Enriching news knowledge graphs

The News Hunter platform harvests texts in real time from online news and social media. Each text is lifted semantically into a small knowledge graph that represents the text item (for example a tweet or an RSS article) itself along with the people, places, organisations etc it mentions. The assigment is to extend such knowledge graphs with additional information taken from reference sources like Wikidata, DBpedia, GeoNames, ConceptNet, YAGO3, YAGO4 and others. The assigment will deliver a software tool that inputs a small knowledge graph that represents a news text and outputs a larger knowledge graph with related information from these reference sources. We will provide example knowledge graphs you can use as input. It is a bonus if the tool offers a Fast API interface and runs in a Docker.

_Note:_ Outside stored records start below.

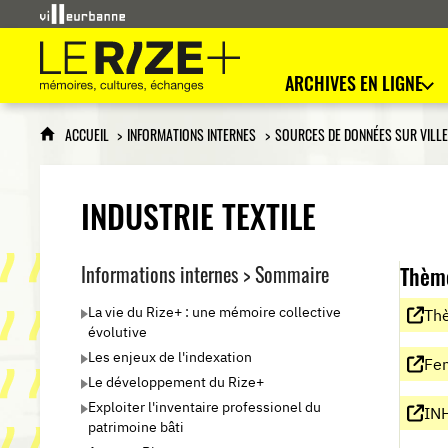
Le Rize+
mémoires, cultures, échanges
ARCHIVES EN LIGNE
ACCUEIL
INFORMATIONS INTERNES
SOURCES DE DONNÉES SUR VILL
INDUSTRIE TEXTILE
Informations internes > Sommaire
Thèm
La vie du Rize+ : une mémoire collective
Thè
évolutive
Les enjeux de l'indexation
Fem
Le développement du Rize+
Exploiter l'inventaire professionel du
INH
patrimoine bâti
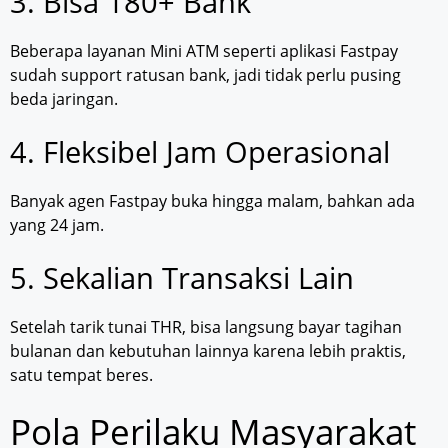
3. Bisa 180+ Bank
Beberapa layanan Mini ATM seperti aplikasi Fastpay
sudah support ratusan bank, jadi tidak perlu pusing
beda jaringan.
4. Fleksibel Jam Operasional
Banyak agen Fastpay buka hingga malam, bahkan ada
yang 24 jam.
5. Sekalian Transaksi Lain
Setelah tarik tunai THR, bisa langsung bayar tagihan
bulanan dan kebutuhan lainnya karena lebih praktis,
satu tempat beres.
Pola Perilaku Masyarakat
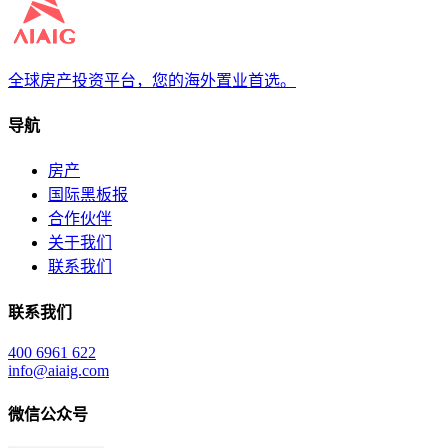
全球房产投资平台，您的海外置业首选。
导航
房产
国际黑板报
合作伙伴
关于我们
联系我们
联系我们
400 6961 622
info@aiaig.com
微信公众号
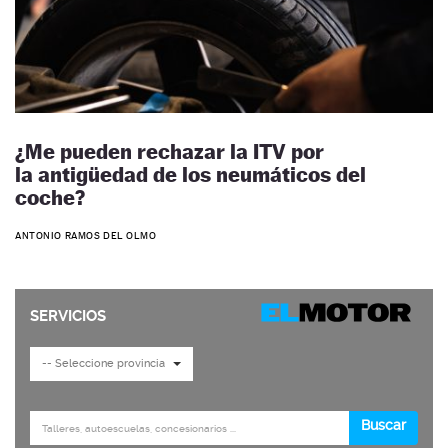
¿Me pueden rechazar la ITV por
la antigüedad de los neumáticos del
coche?
ANTONIO RAMOS DEL OLMO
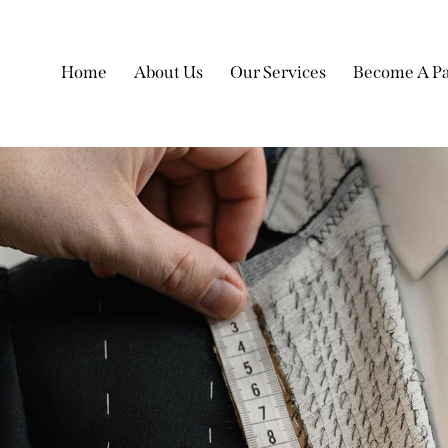
Home
About Us
Our Services
Become A Pa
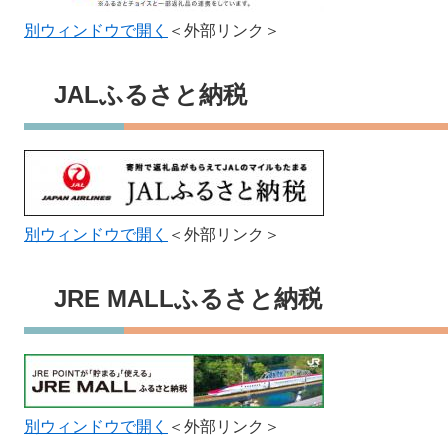
別ウィンドウで開く
＜外部リンク＞
JALふるさと納税
別ウィンドウで開く
＜外部リンク＞
JRE MALLふるさと納税
別ウィンドウで開く
＜外部リンク＞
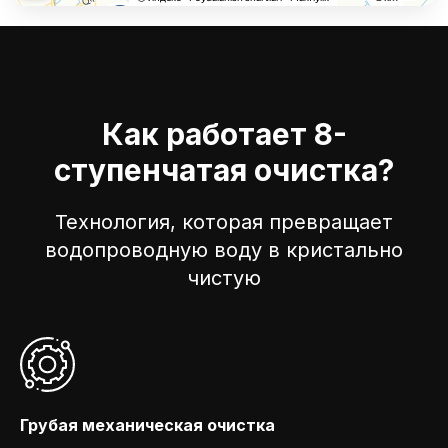
Как работает 8-
ступенчатая очистка?
Технология, которая превращает
водопроводную воду в кристально
чистую
Грубая механическая очистка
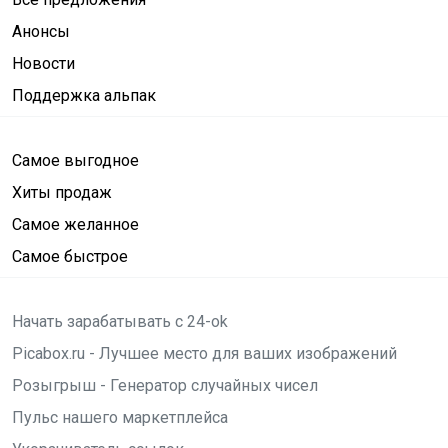
Анонсы
Новости
Поддержка альпак
Самое выгодное
Хиты продаж
Самое желанное
Самое быстрое
Начать зарабатывать с 24-ok
Picabox.ru - Лучшее место для ваших изображений
Розыгрыш - Генератор случайных чисел
Пульс нашего маркетплейса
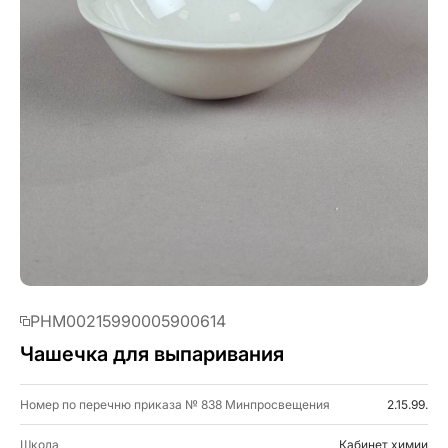
PHM00215990005900614
Чашечка для выпаривания
Номер по перечню приказа № 838 Минпросвещения
2.15.99.
Школа
Кабинет химии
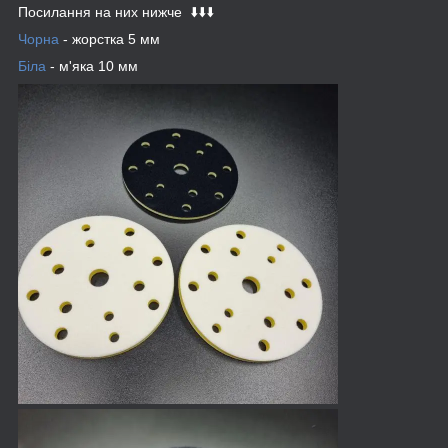
Посилання на них нижче ⬇️⬇️⬇️
Чорна
- жорстка 5 мм
Біла
- м'яка 10 мм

Here are some examples of item graphs in Turtle (rename the files from *.txt to *.ttl):

If you need more item graphs, you can continue with the ones posted below for the "News graph aggregator" task!

The ontology behind the graphs is described in Figure 4 in this paper: https://link.springer.com/article/10.1007/s10270-020-00801-w (but there can be some small changes since then).

To get started, SPARQL endpoints to ConceptNet and YAGO3 are locally available at http://nelson.uib.no/bg-conceptnet and http://nelson.uib.no/bg-yago3 (remember to "Use" the right namespace!).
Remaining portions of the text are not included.